Jandali fled the Middle East because of protests and demonstrations that eventually toppled the president of Lebanon.
He is a non-practicing Muslim and I hasn’t been on the Haj (the Islamic pilgrimage to Mecca), but he has stated that he believes in Islam in doctrine and culture.
“I have never experienced any problem or discrimination in the United States because of my religion or race. Other than my accent, which might sometimes suggest that I’m from another country, I have completely integrated in society here,” he is quoted as saying in a Lebanese news website.
Jandali was born in 1931 in Homs, Syria to a wealthy landowner. His father was a self-made millionaire who owned “several entire villages”, according to his son. He father held complete authority over his children.
His mother was a traditional Muslim woman who “took care of the house and me and my four sisters, but she was conservative, obedient, and a housewife”.
He had wanted to study law at Damascus University to become a lawyer, but his authoritarian father disagreed, saying that there were “too many lawyers in Syria”.
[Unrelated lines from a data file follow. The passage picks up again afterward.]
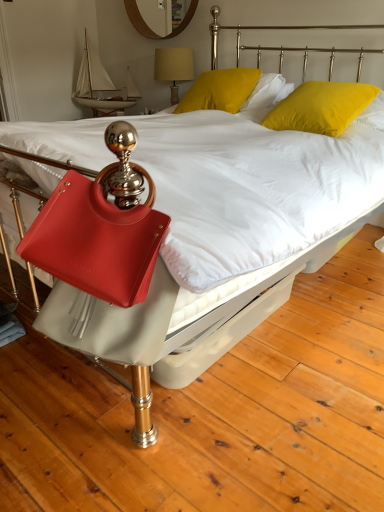 Question: Considering the relative sizes of satin red handbag at lower left and matte yellow lampshade at upper center in the image provided, is satin red handbag at lower left bigger than matte yellow lampshade at upper center?

Choices:
 (A) no
 (B) yes

Answer: (A)

Question: Does satin red handbag at lower left lie in front of matte yellow lampshade at upper center?

Choices:
 (A) no
 (B) yes

Answer: (B)

Question: Can you confirm if satin red handbag at lower left is positioned to the right of matte yellow lampshade at upper center?

Choices:
 (A) yes
 (B) no

Answer: (B)

Question: Can we say satin red handbag at lower left lies outside matte yellow lampshade at upper center?

Choices:
 (A) yes
 (B) no

Answer: (A)

Question: Does satin red handbag at lower left have a lesser width compared to matte yellow lampshade at upper center?

Choices:
 (A) yes
 (B) no

Answer: (A)

Question: Are satin red handbag at lower left and matte yellow lampshade at upper center located far from each other?

Choices:
 (A) no
 (B) yes

Answer: (B)

Question: Is the surface of matte yellow lampshade at upper center in direct contact with wooden mirror at upper center?

Choices:
 (A) no
 (B) yes

Answer: (A)

Question: From the image's perspective, is matte yellow lampshade at upper center beneath wooden mirror at upper center?

Choices:
 (A) no
 (B) yes

Answer: (B)

Question: Does matte yellow lampshade at upper center turn towards wooden mirror at upper center?

Choices:
 (A) no
 (B) yes

Answer: (A)

Question: Can you confirm if matte yellow lampshade at upper center is taller than wooden mirror at upper center?

Choices:
 (A) yes
 (B) no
At 18 Jandali left Syria for Lebanon to continue his studies at the American University of Beirut. He described Beirut as the city “where I spent the best days of my life”.
At the university he was an activist for Arab nationalism, and demonstrated for the independence of Algeria and even spent three days in prison.
Protests from 1952-54 forced him to flee Beirut. The protests demanded the resignation of then Lebanese president, Bechara El Khoury, who later became the first Arab president to step down under the pressure of popular demonstrations in the streets.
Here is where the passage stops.